In June, once the corn is germinated and pushing up against the plastic, we fertilize and cultivate any weeds that are up in between the rows with a two row cultivator. Then we hook up drip irrigation and irrigate through dry spells and survey the field for any insect pressure. There are a lot of earwigs in Western PA. Crop rotation is really important. Penn State Extension really helps me out. Each year they do surveys to find out if there is high insect pressure in our area.
I’ve heard that there is a lot of competition between local farmers about who will bring the first sweet corn to market.
Oh, there is.
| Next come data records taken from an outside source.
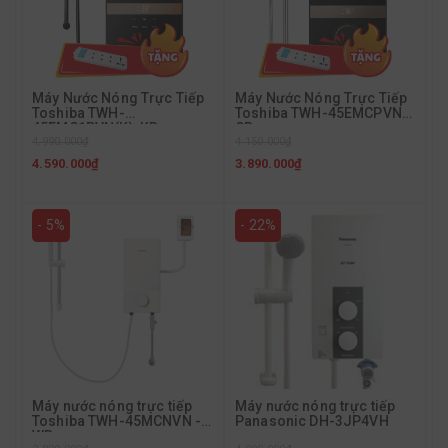
Máy Nước Nóng Trực Tiếp
Máy Nước Nóng Trực Tiếp
Toshiba TWH-
Toshiba TWH-45EMCPVN-
45EMC1PVN(K)-KB
CB
4.990.000₫
4.150.000₫
4.590.000₫
3.890.000₫
- 5%
- 22%
Máy nước nóng trực tiếp
Máy nước nóng trực tiếp
Toshiba TWH-45MCNVN -
Panasonic DH-3JP4VH
WB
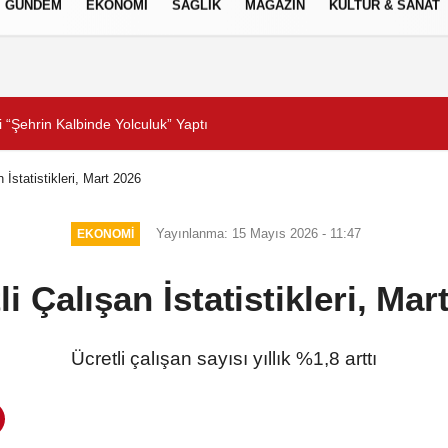
GÜNDEM
EKONOMİ
SAĞLIK
MAGAZİN
KÜLTÜR & SANAT
Gizlilik İlkeleri
r!
Forbes Türkiye 30 Altı 30
n İstatistikleri, Mart 2026
Yayınlanma: 15 Mayıs 2026 - 11:47
EKONOMİ
li Çalışan İstatistikleri, Mar
Ücretli çalışan sayısı yıllık %1,8 arttı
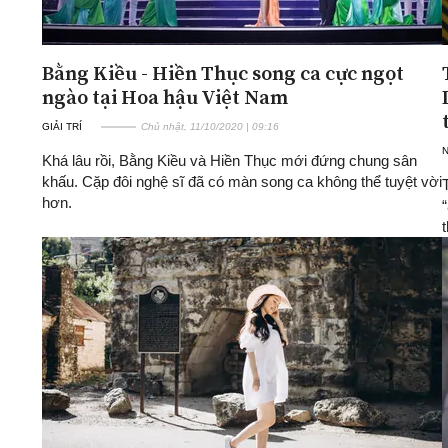
Bằng Kiều - Hiền Thục song ca cực ngọt
ngào tại Hoa hậu Việt Nam
GIẢI TRÍ
Chủ nhật, 11/10/2020 | 09:16
Khá lâu rồi, Bằng Kiều và Hiền Thục mới đứng chung sân
khấu. Cặp đôi nghệ sĩ đã có màn song ca không thể tuyệt vời
hơn.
Honestly, I have a couple friends of mine who are farmers and we will send each other pictures of our crop to see whose corn is going to tassel first. Every farmer always thinks that their corn is the best, but they’re wrong. Mine is. I’m usually first to market every year.
Run us through the process of harvesting your corn and bringing it to market.
We harvest our corn early, before the sun hits the fields. The whole point of harvesting sweet corn early in the morning is so the dew is on and the temperature is lower. You want to get the corn cooled down as fast as possible. As soon as you get that corn off the stalk, the sugar is starting to break down and turn to starch. When that happens, the corn tastes starchy and loses sweetness. The faster you can cool it down the sweeter it tastes.
We get up early in the morning and pick each ear by hand. Experience is really important. If you know what you are doing, you can sense the density of each ear by feeling it whether it’s ready or not. It takes years to develop that ability. A lot of farmers harvest mechanically. The process is non-selective. The machine goes through and picks every single ear in the field. On our farm, we pick selectively. It takes longer, but the corn tastes better and we can get a second or even a third harvest.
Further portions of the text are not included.